• What you need to do: Filter the entries, keeping every line with the string "menu".

• Data to use:
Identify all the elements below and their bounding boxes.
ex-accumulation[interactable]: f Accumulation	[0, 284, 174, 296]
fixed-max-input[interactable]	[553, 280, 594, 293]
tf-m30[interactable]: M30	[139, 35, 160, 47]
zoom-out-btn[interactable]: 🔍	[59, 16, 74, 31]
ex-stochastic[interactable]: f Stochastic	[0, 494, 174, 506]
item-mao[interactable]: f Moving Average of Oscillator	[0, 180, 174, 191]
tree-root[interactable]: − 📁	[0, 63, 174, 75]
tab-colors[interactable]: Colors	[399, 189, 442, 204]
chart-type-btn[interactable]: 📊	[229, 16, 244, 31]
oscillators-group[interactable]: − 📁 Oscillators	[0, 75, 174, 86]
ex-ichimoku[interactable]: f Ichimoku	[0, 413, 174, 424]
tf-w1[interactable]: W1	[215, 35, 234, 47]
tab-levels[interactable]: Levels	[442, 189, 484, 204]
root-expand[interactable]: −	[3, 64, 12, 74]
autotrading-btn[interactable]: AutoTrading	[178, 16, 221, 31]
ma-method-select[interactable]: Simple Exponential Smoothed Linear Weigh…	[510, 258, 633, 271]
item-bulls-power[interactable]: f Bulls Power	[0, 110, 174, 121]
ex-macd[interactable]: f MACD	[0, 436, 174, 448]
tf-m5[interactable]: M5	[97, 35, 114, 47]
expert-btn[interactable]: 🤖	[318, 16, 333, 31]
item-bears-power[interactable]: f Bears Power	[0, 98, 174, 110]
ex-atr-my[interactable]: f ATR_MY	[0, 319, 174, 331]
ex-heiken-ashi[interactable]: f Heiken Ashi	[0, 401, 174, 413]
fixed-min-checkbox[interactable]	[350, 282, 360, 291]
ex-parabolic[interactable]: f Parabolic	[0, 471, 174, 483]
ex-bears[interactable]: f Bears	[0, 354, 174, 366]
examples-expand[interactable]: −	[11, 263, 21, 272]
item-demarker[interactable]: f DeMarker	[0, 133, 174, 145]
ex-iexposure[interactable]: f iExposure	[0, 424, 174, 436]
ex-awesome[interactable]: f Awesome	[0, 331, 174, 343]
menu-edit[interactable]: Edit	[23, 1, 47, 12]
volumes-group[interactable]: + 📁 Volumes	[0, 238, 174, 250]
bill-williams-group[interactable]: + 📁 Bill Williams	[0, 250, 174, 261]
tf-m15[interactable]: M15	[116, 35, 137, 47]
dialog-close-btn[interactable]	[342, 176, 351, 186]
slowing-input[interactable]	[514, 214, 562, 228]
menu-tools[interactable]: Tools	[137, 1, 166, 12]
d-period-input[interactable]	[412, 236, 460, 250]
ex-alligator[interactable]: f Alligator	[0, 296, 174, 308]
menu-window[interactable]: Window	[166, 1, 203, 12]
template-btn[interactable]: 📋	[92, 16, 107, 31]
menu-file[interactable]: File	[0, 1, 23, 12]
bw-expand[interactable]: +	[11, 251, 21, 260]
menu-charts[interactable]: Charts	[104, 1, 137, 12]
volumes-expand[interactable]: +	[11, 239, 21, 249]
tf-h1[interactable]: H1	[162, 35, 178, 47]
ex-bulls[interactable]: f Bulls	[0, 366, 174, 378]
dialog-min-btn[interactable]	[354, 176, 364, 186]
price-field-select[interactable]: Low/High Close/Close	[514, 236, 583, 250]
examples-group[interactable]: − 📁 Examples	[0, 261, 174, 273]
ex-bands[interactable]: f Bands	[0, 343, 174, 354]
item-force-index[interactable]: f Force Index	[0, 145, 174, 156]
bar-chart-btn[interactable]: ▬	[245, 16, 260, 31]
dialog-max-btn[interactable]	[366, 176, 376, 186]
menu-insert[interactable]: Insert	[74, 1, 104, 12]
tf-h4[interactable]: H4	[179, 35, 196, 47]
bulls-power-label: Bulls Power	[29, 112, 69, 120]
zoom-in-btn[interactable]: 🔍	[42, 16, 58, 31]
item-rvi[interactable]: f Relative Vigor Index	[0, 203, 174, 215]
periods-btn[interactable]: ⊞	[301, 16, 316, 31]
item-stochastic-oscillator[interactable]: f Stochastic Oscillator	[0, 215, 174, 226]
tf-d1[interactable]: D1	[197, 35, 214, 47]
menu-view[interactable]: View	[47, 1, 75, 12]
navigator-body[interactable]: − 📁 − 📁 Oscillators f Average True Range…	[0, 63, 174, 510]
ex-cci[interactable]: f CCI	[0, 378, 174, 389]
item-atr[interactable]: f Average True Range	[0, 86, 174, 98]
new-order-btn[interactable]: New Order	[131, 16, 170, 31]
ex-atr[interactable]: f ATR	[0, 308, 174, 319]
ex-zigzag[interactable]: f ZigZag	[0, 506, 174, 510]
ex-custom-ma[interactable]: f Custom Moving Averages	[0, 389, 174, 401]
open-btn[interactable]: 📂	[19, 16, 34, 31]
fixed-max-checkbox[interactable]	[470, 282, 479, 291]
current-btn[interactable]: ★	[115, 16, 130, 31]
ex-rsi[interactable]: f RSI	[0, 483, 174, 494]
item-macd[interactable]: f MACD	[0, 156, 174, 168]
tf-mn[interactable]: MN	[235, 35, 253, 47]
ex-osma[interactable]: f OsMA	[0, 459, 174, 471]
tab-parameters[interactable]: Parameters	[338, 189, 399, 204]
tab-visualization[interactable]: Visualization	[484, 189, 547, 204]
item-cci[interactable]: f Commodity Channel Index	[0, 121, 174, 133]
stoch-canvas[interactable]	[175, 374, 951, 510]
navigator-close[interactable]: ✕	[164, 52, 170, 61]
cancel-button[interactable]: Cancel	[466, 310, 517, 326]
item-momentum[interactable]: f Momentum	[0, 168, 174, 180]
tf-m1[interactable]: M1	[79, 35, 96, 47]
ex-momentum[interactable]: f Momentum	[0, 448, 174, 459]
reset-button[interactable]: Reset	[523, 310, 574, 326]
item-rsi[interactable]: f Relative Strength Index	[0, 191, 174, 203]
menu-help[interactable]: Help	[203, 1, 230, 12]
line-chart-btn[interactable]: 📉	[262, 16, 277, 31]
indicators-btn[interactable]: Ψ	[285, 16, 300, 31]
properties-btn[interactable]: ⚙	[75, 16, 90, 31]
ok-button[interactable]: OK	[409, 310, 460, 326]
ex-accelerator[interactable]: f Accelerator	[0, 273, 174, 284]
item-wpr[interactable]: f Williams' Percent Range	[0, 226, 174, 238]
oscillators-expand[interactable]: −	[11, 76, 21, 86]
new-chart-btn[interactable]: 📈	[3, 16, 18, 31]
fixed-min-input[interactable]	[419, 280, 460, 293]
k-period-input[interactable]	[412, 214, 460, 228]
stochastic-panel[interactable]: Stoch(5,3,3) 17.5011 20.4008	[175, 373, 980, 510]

• Reply to the exercise:
menu-edit[interactable]: Edit	[23, 1, 47, 12]
menu-tools[interactable]: Tools	[137, 1, 166, 12]
menu-window[interactable]: Window	[166, 1, 203, 12]
menu-file[interactable]: File	[0, 1, 23, 12]
menu-charts[interactable]: Charts	[104, 1, 137, 12]
menu-insert[interactable]: Insert	[74, 1, 104, 12]
menu-view[interactable]: View	[47, 1, 75, 12]
menu-help[interactable]: Help	[203, 1, 230, 12]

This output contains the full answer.